Smashboard also enables survivors to reach out to verified journalists, should they want to expose their sexual abuser, or if the authorities don’t take their complaints seriously. All of these conversations are encrypted over a secure server.

A lot of the understanding of the importance of privacy for a survivor comes from the team of feminist activists and social entrepreneurs on Smashboard’s advisory board. Urvashi Butalia, CEO of Zubaan Books, and Christina Thomas Dhanaraj, co-founder of the Dalit History Month, a project chronicling neglected histories of marginalised communities, are part of Smashboard’s team of advisors.

This diversity would come in handy given how the ease of accessing the right kind of help can vastly differ. “How difficult seeking or getting help can be, varies from person to person and often depends on the identity of the survivor: this would include how supportive their social systems are, how they are placed financially, or how informed they are. This would also include other aspects of their social identity, like gender, caste, religion and so on,” explains Morarka.

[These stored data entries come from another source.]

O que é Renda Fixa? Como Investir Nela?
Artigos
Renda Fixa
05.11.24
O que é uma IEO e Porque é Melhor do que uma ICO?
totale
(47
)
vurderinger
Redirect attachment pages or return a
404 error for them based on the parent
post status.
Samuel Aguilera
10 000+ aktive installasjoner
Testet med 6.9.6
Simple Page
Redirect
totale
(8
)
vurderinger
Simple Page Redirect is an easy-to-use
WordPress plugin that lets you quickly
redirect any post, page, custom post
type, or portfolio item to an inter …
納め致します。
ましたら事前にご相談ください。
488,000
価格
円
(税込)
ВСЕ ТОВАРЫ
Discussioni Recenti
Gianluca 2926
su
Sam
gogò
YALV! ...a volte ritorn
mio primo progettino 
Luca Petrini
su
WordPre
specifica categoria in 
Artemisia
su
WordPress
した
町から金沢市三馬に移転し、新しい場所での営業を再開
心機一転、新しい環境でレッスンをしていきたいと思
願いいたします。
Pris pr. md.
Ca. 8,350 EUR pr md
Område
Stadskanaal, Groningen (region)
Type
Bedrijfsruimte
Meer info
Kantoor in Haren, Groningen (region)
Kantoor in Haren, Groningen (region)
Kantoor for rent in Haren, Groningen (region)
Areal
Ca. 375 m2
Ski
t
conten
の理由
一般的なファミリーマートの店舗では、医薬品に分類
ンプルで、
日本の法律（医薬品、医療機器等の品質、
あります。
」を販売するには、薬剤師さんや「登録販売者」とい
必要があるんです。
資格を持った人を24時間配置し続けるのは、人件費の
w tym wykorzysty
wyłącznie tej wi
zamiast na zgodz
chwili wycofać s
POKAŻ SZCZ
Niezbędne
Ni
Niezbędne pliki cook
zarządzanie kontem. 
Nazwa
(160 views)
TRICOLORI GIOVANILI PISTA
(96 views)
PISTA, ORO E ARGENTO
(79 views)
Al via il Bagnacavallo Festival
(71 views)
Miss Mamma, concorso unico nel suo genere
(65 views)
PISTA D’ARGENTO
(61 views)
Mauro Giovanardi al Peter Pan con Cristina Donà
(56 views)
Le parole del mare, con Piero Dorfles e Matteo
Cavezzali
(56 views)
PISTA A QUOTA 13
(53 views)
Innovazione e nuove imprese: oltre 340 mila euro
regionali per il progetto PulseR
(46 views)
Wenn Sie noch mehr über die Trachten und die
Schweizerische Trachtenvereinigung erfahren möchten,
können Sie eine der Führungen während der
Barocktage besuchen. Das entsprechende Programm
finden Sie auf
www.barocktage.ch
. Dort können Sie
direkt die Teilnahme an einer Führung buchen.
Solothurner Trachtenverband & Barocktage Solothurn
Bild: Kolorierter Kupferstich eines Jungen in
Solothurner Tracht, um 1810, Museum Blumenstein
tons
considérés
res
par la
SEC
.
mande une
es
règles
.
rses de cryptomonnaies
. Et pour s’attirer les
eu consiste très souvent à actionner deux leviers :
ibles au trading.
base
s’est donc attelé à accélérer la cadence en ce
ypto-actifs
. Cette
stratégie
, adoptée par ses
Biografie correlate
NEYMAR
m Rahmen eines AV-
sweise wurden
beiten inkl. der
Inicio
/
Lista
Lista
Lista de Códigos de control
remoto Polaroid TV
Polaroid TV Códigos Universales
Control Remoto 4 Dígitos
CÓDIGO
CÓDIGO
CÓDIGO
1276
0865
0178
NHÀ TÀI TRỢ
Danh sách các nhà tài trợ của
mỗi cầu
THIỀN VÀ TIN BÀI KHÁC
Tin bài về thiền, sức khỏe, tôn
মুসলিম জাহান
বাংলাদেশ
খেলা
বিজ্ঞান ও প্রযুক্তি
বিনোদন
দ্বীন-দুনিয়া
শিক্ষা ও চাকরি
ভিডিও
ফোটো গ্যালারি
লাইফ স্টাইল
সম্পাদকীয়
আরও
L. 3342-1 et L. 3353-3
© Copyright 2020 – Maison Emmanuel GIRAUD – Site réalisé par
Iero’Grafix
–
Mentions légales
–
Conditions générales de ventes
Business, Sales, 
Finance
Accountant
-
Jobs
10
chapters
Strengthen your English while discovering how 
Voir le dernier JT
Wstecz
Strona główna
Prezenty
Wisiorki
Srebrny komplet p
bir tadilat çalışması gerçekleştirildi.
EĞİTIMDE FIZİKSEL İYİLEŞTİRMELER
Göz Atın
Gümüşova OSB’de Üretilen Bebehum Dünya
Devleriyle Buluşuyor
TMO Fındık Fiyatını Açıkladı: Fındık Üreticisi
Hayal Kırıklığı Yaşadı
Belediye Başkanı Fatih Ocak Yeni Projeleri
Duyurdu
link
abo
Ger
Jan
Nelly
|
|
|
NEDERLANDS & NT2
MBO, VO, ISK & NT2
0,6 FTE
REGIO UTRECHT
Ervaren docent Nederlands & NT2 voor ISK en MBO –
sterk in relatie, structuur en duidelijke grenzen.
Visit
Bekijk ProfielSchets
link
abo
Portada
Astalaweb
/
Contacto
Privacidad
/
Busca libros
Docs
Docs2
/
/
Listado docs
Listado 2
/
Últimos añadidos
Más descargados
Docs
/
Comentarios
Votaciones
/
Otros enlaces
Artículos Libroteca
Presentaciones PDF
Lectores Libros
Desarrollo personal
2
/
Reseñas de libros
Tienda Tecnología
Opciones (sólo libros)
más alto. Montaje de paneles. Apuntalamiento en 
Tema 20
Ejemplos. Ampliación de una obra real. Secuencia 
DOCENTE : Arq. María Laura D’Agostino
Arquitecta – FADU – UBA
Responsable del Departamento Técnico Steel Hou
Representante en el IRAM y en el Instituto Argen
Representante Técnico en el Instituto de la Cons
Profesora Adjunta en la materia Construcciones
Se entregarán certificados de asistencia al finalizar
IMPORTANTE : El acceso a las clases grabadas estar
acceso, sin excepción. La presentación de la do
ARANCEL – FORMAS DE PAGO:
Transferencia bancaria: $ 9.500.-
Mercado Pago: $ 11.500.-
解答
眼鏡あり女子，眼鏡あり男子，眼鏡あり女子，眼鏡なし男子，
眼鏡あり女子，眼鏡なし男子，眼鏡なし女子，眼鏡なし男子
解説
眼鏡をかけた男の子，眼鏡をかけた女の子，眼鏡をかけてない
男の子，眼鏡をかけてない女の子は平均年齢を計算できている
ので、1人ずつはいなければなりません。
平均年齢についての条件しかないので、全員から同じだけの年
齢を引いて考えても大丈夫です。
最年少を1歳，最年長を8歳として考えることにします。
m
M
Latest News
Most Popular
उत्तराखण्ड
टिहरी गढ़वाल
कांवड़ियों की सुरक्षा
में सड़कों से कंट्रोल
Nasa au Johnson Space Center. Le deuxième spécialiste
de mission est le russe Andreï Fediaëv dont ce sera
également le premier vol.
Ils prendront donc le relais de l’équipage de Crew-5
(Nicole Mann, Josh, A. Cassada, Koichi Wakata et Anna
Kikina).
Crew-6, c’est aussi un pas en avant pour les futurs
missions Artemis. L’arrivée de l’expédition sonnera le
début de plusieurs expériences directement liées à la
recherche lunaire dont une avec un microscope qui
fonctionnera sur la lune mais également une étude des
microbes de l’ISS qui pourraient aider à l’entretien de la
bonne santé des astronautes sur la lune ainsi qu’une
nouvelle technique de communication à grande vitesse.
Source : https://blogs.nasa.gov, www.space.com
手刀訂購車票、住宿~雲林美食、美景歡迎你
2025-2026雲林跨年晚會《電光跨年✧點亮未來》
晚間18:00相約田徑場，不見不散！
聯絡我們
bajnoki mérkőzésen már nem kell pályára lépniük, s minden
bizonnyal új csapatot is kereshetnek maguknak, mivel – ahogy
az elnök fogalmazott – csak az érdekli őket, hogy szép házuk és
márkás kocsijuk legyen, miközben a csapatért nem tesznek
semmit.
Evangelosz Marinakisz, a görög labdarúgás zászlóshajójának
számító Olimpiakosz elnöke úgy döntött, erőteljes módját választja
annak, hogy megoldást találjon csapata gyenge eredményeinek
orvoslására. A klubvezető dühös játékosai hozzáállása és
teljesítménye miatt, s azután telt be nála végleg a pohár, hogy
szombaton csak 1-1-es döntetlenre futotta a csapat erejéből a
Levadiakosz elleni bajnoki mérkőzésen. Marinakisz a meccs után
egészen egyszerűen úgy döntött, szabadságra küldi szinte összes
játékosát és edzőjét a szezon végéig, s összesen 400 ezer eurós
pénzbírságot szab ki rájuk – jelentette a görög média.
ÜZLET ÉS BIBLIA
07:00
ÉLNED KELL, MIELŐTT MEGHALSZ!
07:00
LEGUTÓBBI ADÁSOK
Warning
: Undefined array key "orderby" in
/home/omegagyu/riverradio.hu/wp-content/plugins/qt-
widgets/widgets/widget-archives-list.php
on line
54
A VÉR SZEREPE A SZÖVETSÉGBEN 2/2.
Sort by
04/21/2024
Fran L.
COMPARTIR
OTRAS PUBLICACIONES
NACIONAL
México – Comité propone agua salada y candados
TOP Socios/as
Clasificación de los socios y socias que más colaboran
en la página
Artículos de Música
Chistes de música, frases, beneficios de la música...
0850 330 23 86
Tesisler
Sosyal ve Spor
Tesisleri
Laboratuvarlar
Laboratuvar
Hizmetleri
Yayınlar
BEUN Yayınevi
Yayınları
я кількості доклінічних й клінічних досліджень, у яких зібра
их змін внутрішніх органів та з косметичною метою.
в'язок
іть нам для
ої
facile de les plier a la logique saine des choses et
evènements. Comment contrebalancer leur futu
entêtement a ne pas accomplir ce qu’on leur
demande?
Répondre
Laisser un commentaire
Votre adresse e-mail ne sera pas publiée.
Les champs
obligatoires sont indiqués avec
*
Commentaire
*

However, Smashboard, in its current form, is limited to those who own a smartphone and are fluent in English, Spanish, and French. Tiwari hopes that once the team expands, Smashboard can cast its net wider to non-English speaking audiences in India. “One of our goals is to make Smashboard work for Dalit women and women of other marginalised sections. How can we simplify tech to reach those who don’t have smartphones?” she says.